North Korea has one of the largest armies in the world, with more than 1.25 million personnel in a country of just 26 million. Despite its extraordinary nuclear and missile achievements, much of its vast stockpile of weaponry is thought to be out of date – though that hasn’t stopped it shipping as much as $5.5bn worth of arms and ammunition to Russia. The military has not engaged in large-scale combat since the end of the Korean war in 1953. At home, soldiers spend significant time trying to acquire food or basic supplies, including fuel.
Those sent, however, are thought to include elite troops trained in infiltration, sabotage and assassination missions – certainly more proficient than raw Russian conscripts, though language and cultural differences may pose problems. Moscow is likely to consider North Koreans even more expendable than its fighters, since they carry no domestic political cost. But the calculation is little different for North Korea itself. The death toll will not be reported by state media there. Few families would dare risk complaining. And given the desperate poverty, any financial compensation and status improvement could transform the lives of those bereaved.
The wages for those still fighting ($2,000 per soldier per month, South Korean intelligence believes) will almost all be claimed by the regime, which is also welcoming sorely needed oil and grain supplies. The news of the deal with Moscow sparked fears of significant technology transfer, and that remains the greatest concern.
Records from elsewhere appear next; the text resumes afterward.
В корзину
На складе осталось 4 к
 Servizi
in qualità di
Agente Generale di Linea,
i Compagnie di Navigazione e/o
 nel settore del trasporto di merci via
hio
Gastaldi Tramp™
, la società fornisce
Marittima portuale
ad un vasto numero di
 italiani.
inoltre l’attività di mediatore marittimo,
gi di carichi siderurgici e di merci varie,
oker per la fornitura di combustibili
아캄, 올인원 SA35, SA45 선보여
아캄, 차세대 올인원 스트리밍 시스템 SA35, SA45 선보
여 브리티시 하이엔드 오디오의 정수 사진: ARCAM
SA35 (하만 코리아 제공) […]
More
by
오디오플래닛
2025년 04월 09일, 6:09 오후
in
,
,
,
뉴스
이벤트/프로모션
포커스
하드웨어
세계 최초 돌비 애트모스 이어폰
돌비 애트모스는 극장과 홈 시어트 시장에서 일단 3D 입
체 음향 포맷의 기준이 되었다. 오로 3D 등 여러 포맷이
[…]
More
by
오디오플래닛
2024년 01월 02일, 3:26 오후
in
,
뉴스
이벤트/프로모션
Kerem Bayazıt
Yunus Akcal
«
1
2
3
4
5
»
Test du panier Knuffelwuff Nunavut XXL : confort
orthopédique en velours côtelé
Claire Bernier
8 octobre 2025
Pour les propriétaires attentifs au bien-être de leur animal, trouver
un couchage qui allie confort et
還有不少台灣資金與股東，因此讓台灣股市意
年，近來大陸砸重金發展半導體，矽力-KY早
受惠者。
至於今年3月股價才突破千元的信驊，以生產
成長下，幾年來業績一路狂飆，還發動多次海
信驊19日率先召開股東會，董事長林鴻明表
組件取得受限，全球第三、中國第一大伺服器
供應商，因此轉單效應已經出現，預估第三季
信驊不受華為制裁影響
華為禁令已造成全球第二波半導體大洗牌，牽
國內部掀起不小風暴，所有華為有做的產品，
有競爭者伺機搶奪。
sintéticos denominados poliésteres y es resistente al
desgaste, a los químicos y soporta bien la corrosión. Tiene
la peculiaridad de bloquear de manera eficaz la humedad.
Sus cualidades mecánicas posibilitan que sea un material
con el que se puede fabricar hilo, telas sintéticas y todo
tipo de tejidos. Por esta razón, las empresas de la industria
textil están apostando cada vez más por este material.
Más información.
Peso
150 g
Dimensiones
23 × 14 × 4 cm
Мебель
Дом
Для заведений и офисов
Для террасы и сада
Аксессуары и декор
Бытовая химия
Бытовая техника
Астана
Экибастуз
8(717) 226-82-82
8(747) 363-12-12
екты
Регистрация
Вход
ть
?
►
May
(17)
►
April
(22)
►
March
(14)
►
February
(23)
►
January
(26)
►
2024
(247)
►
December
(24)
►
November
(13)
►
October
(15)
But North Korea may well regard the presence of troops, and their apparent involvement in fighting, as a reward rather than a cost – offering its military experience of combat and more modern weaponry. South Korean officials believe they are testing North Korean missiles against western arms. All this raises the prospect of North Koreans fighting in more global conflicts and heightens fears of greater instability in Asia.
China will not be thrilled. It already has a tense relationship with the country it has long propped up. Now Vladimir Putin has handed North Korea increased bargaining power with its patron. Moscow and Pyongyang signed a mutual defence and cooperation treaty this summer, drawn together not only by immediate need but also their underlying belief that the US is linking Nato and east Asian alliances. This is in turn moving South Korea closer to Nato and Japan, though Seoul’s political crisis complicates matters.
Another concern for North Korea, however, should perhaps be that thousands of its fighters see a way of life that – even in Kursk, or devastated areas of Ukraine – may look startlingly comfortable compared with dire conditions back home. Ukrainian sources have claimed that some North Koreans have already deserted. Special forces will enjoy better-than-average conditions and will have been vetted for political reliability. But thousands of soldiers are likely to return home and discuss what they have seen, if only with their very nearest and dearest, in a system that has long been reliant on isolating as well as terrorising its population.